Today i decided to accept the fact that i cant fix everything.
Its been on my mind a lot lately, how i over analyze everything in order to create structure in my mind. The  way my mind works everything has a problem, a reason, a consequence, and a defined solution. I come upon a problem, find the reason for the problem, accept the consequence of the reason, and form a defined solution that in my perspective should be bullet proof. So why does it never work out the way i have planned?
I understand that i can never know all the variables that go into a problem but is that my fault? An expression we use is "Im only human." This gives us an excuse not to reach our full potential. I don't rely on excuses to fix what i cant do. We can always make excuses not to do something or to only do the minimum of that task but the minimum isn't helping us. If anything it is holding us back from all that we can achieve. So I am here not making excuses but searching for justifications of my short comings.

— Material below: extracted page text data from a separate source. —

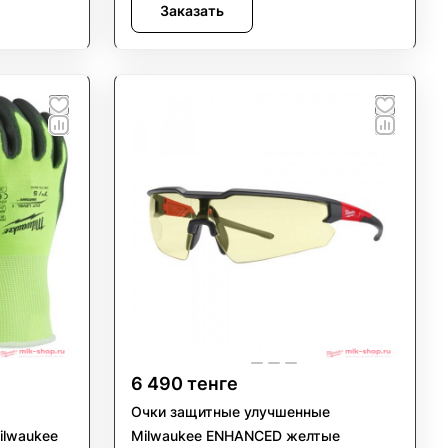
Заказать
6 490 тенге
Очки защитные улучшенные
ilwaukee
Milwaukee ENHANCED желтые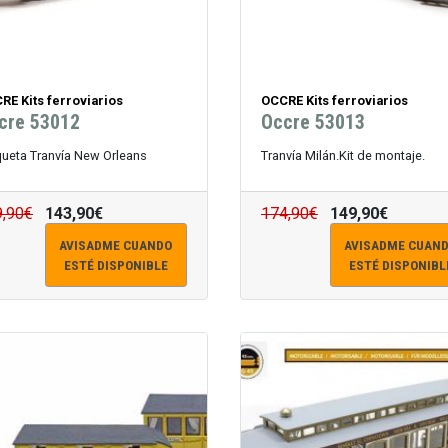
RE Kits ferroviarios
OCCRE Kits ferroviarios
cre 53012
Occre 53013
ueta Tranvía New Orleans
Tranvía Milán.Kit de montaje.
9,90€
143,90€
174,90€
149,90€
AVISADME CUANDO
AVISADME CUAN
ESTÉ DISPONIBLE
ESTÉ DISPONIBL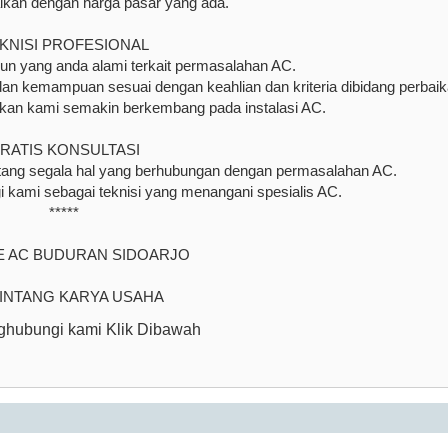
ikan dengan harga pasar yang ada.
KNISI PROFESIONAL
un yang anda alami terkait permasalahan AC.
s dan kemampuan sesuai dengan keahlian dan kriteria dibidang perbai
ikan kami semakin berkembang pada instalasi AC.
RATIS KONSULTASI
tang segala hal yang berhubungan dengan permasalahan AC.
 kami sebagai teknisi yang menangani spesialis AC.
*****
E AC BUDURAN SIDOARJO
BINTANG KARYA USAHA
hubungi kami Klik Dibawah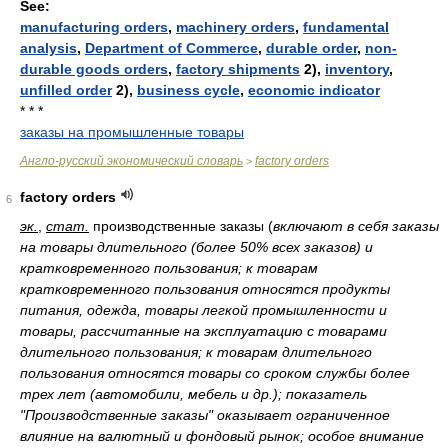
See:
manufacturing orders
,
machinery orders
,
fundamental
analysis
,
Department of Commerce
,
durable order
,
non-
durable goods orders
,
factory shipments
2),
inventory
,
unfilled order
2),
business cycle
,
economic indicator
* * *
заказы на промышленные товары
Англо-русский экономический словарь
factory orders
>
factory orders
6
эк.
,
стат.
производственные заказы
(
включают в себя заказы
на товары длительного (более 50% всех заказов) и
кратковременного пользования; к товарам
кратковременного пользования относятся продукты
питания, одежда, товары легкой промышленности и
товары, рассчитанные на эксплуатацию с товарами
длительного пользования; к товарам длительного
пользования относятся товары со сроком службы более
трех лет (автомобили, мебель и др.); показатель
"Производственные заказы" оказывает ограниченное
влияние на валютный и фондовый рынок; особое внимание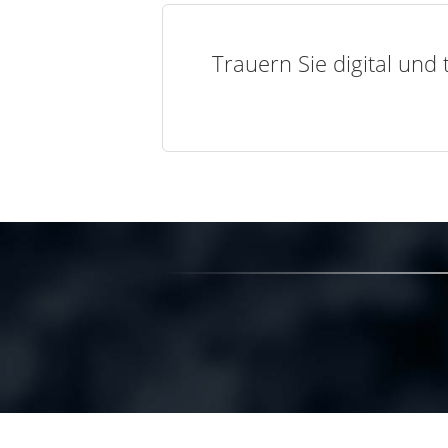
Trauern Sie digital und 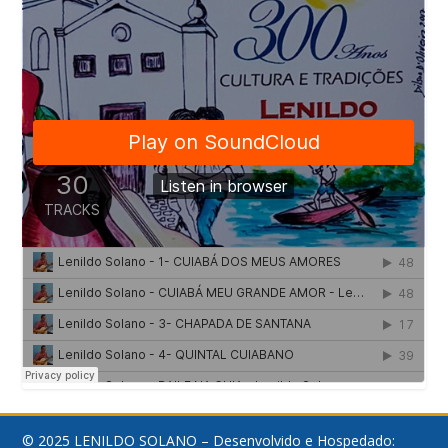
© 2025 LENILDO SOLANO – Desenvolvido e Hospedado: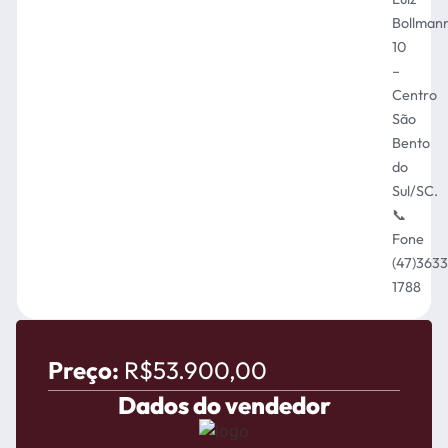
Bollman
10
–
Centro
São
Bento
do
Sul/SC.
📞
Fone
(47)363
1788
Preço:
R$53.900,00
Dados do vendedor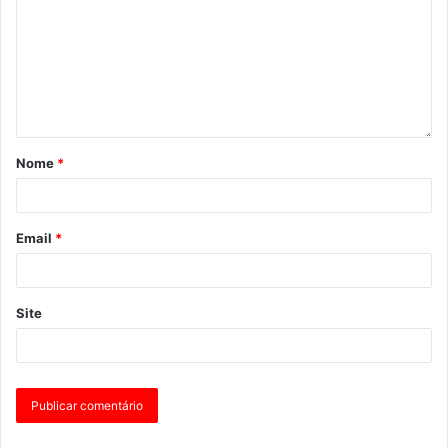
Nome
*
Email
*
Site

I get very frustrated when i cant fix something. Especially when its a problem i know the solution to. For example, when my internet disconnected a couple nights ago and after i ran all the diagnostics and narrowed the problem down to the router i thought i had figured the entire problem out. I had put hard work into finding this solution and all it took was the last step. I could feel my mind go to ease when i finally realized it was a fixable problem, but after i finished that step and restarted my computer, in order to accept the changes made, the problem still remained. What now right? I've done everything right. I had a problem, located the reason for the problem, accepted the consequence of why the internet was not working, and narrowed all the possible solutions for the problem into one defined solution, but i still had no internet. I had no excuse for what was wrong. I had to admit defeat.
Thats a pretty petty example but it can apply to any problem you may have. In my mind the fact that i had to admit defeat and just let the problem settle itself was intolerable. I can fix it, why not right. Why waste time with a problem that can be resolved. What i have come to realize is that all can do for the problems that i cannot fix is wait until it needs me, if it needs me, and then do whatever i can to help. My internet fixed itself randomly and is steady, for now, but maybe next time i will be more tolerant to being patient.
On a different note, things have have been strangely good. Have you ever had the feeling like everything is too good to be true. Like good things don't normally happen this easily? I may just be in the "eye of the storm" but for now everything is calm. The problems i do have i have had a sense of optimism toward. I have a loving family that cares for me. A beautiful niece that can now say my name clearly. A bloody brilliant girlfriend with a love of Harry Potter, one of MANY reasons why i fell for her. Friends who always have my back, and a Father in Heaven who is always looking after me. All of whom give me advice and guidance as i try to make the best of my time here. Thanks guys.
I know the pictures have nothing to do with the topic of the post but i think all these pictures have people i care a lot about in them so i wanted to share them with everyone.

1 comment:

  1. I like the first picture the best. Sexy drums behind you. You should have talked about how awesome that day was. Speaking of, how is the editing coming along?